When ten strangers accept an invitation to a remote island, they soon discover that they have been tricked into going there. One by one, they are systematically eliminated after being falsely accused of murder on the first night.
Since this is such a comprehensive analysis, you should probably avoid it unless you enjoy spoilers or have already seen the TV show or read the book being compared. I’m not sure if it’s absolutely necessary to include a spoiler warning on a post about a book that came out in 1939, but here it is anyway.
Do yourself a favor and read And Then There Were None if you haven’t already. The entire miniseries lasts approximately three hours, and reading the book won’t add much more time to that. It’s money well spent.
Since this is a faithful adaptation, even the most substantial alterations are, in the grand scheme of things, very tiny, I figured I’d start with them and work my way up. Depending on how much I enjoyed the shift, I’ll give the book or series extra credit. I enjoy a healthy dose of competition, and I genuinely enjoy both types equally.

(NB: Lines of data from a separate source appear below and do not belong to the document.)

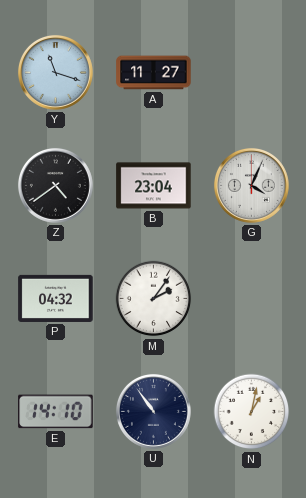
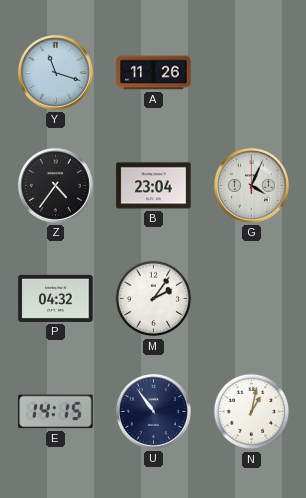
A: 11:27 -> 11:26
Z: 4:39 -> 4:36
E: 14:10 -> 14:15
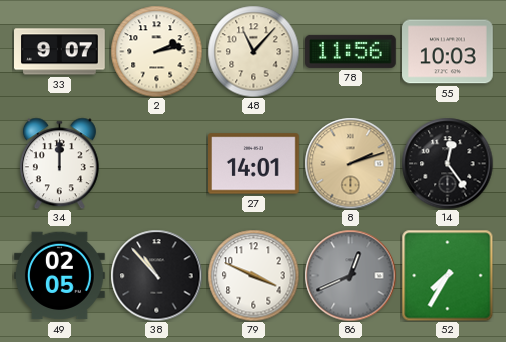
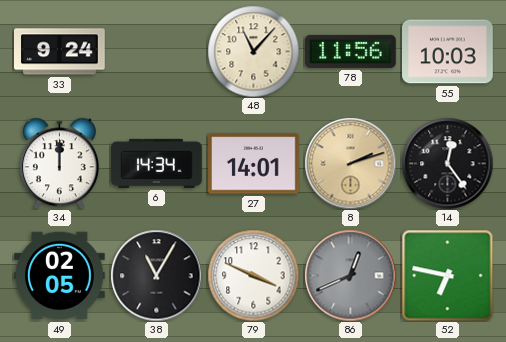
33: 9:07 -> 9:24
2: 2:13 -> none
6: none -> 14:34
38: 10:53 -> 11:05
52: 7:35 -> 6:47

If I were to speculate before getting started, I’d say the series will likely do better in the beginning and the novel will do better in the end. While the series excels at developing its characters, the novel has certain advantages in terms of the mystery itself.
2. Name of the Island
The homicidal nursery rhyme is renamed “The Ten Little Soldier Boys” instead of “The Ten Little Indians,” and Indian Island is renamed “Soldier Island” throughout the miniseries. The story is fantastic, but the racist poetry is terrible, especially in its original English.
While “soldier boys” removes some unacceptable bigotry, it does not modify the novel’s best portions. See? It’s true that not all shifts are bad.
3. Lombard’s Story
When I first read And Then There Were None, I thought Lombard might be the hero/narrator of the story just like Crooked House, But boy oh boy. I could not be more wrong.
Another story about racism, another one. However, this situation is more intricate. In some respects, Lombard is mellowed by the show (in others, he’s hardened, but we’ll get to that). Lombard’s racism in the novel is more subtle.
He denigrates the Jewish Isaac Morris and, more seriously, is responsible for the deaths of twenty-one men from a tribe in East Africa. Killing these East African men is no big deal, Lombard coldly hints in the novel, because they are less human than the English and hence care less about dying.
The series takes a slightly different approach.
Despite Lombard’s continued lack of remorse, he is seen to have admitted to the murders. In the same vein as the other nine, he is a killer, but he is also the only one who freely confesses it. There is also an implication that his stance on the crime would not have changed if the perpetrators were not East African.
Yes, Series Lombard murdered people, but he had no racial bias. The show deals with racism in an unusual way, which is an interesting twist. The novel doesn’t say what Lombard’s country is (he’s supposed to be English), but in the TV adaptation, he’s Irish, so everyone treats him with extra mistrust.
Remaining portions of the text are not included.